If you're lucky enough to have your spouse at home, and doing the cooking, being able to have your diet controlled strictly by someone else. This was great for me, I lost just about 50 pounds in 6 months last year because of this. I gained just about all of it back this year because I'm going out for lunch every day... my co-workers have better metabolism than I do and can get away with eating Chinese or Thai or French or Burgers or Mexican every day of the week.

Having a couch or bed in your office or somewhere in your home, and being able to nap or rest when you need it.

Being able to watch a tennis match or golf tournament live every once in a while. Being able to play video games during your lunch break, or for a while to clear your mind when you need to do that. I found playing Gran Turismo or NHL '99 was great for rejuvinating my creativity in the middle of the day. Perhaps it was the competitive aspect of the games that got me charged up.

No elevators (usually). YOUR bathroom. 2-ply toilet paper.

Having a window office. :-)

Being able to ignore phone calls or IMs or emails, and people entirely, if you need to concentrate or just need a break.

No BOFH sys-admin telling you you can't install that piece of software on your computer, reporting to your boss which web sites you surfed to that day.

No meetings.

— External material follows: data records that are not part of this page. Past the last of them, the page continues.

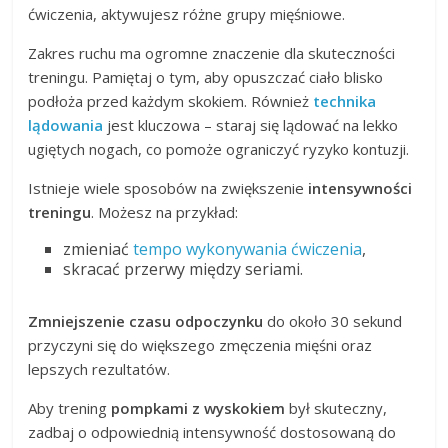
ćwiczenia, aktywujesz różne grupy mięśniowe.
Zakres ruchu ma ogromne znaczenie dla skuteczności
treningu. Pamiętaj o tym, aby opuszczać ciało blisko
podłoża przed każdym skokiem. Również
technika
lądowania
jest kluczowa – staraj się lądować na lekko
ugiętych nogach, co pomoże ograniczyć ryzyko kontuzji.
Istnieje wiele sposobów na zwiększenie
intensywności
treningu
. Możesz na przykład:
zmieniać
tempo wykonywania ćwiczenia
,
skracać przerwy między seriami.
Zmniejszenie czasu odpoczynku
do około 30 sekund
przyczyni się do większego zmęczenia mięśni oraz
lepszych rezultatów.
Aby trening
pompkami z wyskokiem
był skuteczny,
zadbaj o odpowiednią intensywność dostosowaną do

Or, very few meetings, or, only online meetings. Being able to call a friend during the day and talk about personal things. No manager around hounding you (if your manager does that kind of thing) and giving you dirty looks when noticing your personal phone call.

No security card to remember to bring with you everywhere. Walking around in your socks or slippers. Having your feet (socks, or bare-foot) on your desk and your keyboard in your lap, your chair partially reclined.

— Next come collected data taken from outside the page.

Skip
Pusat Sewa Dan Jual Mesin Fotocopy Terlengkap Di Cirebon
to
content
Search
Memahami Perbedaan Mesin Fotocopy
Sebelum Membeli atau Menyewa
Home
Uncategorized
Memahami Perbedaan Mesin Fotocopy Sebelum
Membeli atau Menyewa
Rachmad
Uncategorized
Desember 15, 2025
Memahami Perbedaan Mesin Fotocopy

Your cat(s) and/or dog(s) come up to you during the day and give you a little attention or demand some of their own. Your pet loves you, and loves you're at home, and can't destroy the house because you're not away.

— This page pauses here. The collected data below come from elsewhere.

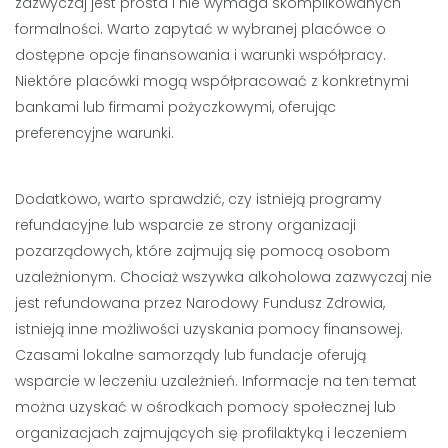
zazwyczaj jest prosta i nie wymaga skomplikowanych
formalności. Warto zapytać w wybranej placówce o
dostępne opcje finansowania i warunki współpracy.
Niektóre placówki mogą współpracować z konkretnymi
bankami lub firmami pożyczkowymi, oferując
preferencyjne warunki.
Dodatkowo, warto sprawdzić, czy istnieją programy
refundacyjne lub wsparcie ze strony organizacji
pozarządowych, które zajmują się pomocą osobom
uzależnionym. Chociaż wszywka alkoholowa zazwyczaj nie
jest refundowana przez Narodowy Fundusz Zdrowia,
istnieją inne możliwości uzyskania pomocy finansowej.
Czasami lokalne samorządy lub fundacje oferują
wsparcie w leczeniu uzależnień. Informacje na ten temat
można uzyskać w ośrodkach pomocy społecznej lub
organizacjach zajmujących się profilaktyką i leczeniem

Being able to be close to your kid or spouse during the day. Getting or giving a neck rub or a back rub or a kiss from or to your spouse or significant other.

Spending way less on gasoline. Putting way fewer miles on your car. Not contributing to rush hour. Not getting so many paper communiques from accounting or HR or whereever, which is good for the environment.

And despite all the things I've just mentioned above which don't sound productive at all... being super-duper-productive. Just imagine being able to do a few, or a lot of the things above, during work-hours, on any work day. Imagine how happy you'd be! Happy people are productive people! Hour after hour of unbroken concentration (because it's easy to arrange this at home if you want it).

Being in the groove, the zone, way more often than you ever remember. Sleeping during the day and working your ass off at night, or vice versa. Searchable archives of conversations with co-workers. Mass-reliance on the intranet/extranet.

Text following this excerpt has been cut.